Transcribed page contents
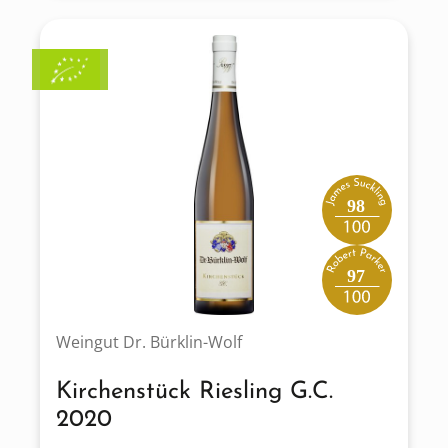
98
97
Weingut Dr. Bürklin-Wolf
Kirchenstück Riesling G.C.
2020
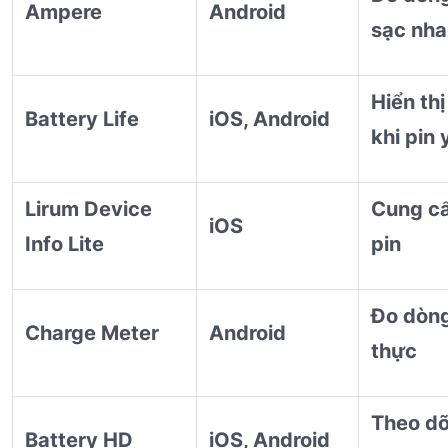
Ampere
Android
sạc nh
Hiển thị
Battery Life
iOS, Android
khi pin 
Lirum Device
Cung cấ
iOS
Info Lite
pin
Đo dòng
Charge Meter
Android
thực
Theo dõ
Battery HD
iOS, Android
* * *
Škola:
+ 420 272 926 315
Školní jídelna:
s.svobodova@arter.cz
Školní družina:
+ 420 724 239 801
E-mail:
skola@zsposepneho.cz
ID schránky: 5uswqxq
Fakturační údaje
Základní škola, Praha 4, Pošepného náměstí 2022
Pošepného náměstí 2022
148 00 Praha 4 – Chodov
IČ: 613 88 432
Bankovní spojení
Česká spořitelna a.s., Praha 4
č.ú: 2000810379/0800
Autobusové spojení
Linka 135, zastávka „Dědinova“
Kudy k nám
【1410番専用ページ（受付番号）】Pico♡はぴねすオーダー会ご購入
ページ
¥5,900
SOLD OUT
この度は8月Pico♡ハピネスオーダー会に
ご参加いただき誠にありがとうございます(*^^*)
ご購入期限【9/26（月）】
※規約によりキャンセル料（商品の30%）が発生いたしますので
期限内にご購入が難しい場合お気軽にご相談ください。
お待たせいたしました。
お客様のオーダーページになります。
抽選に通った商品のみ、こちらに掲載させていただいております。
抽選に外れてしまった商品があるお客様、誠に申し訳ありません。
--
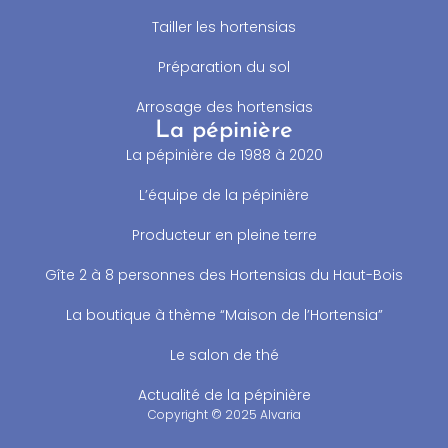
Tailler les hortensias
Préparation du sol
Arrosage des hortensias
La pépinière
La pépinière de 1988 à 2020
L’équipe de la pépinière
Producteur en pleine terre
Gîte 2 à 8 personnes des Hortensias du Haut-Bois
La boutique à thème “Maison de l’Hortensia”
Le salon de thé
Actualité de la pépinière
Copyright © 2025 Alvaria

Exercise aim - An exact copy of the lines above, from the one containing "お客様のオーダーページになります。" through the one containing "抽選に外れてしまった商品があるお客様、誠に申し訳ありません。", is the whole of the answer.

Exercise response -
お客様のオーダーページになります。
抽選に通った商品のみ、こちらに掲載させていただいております。
抽選に外れてしまった商品があるお客様、誠に申し訳ありません。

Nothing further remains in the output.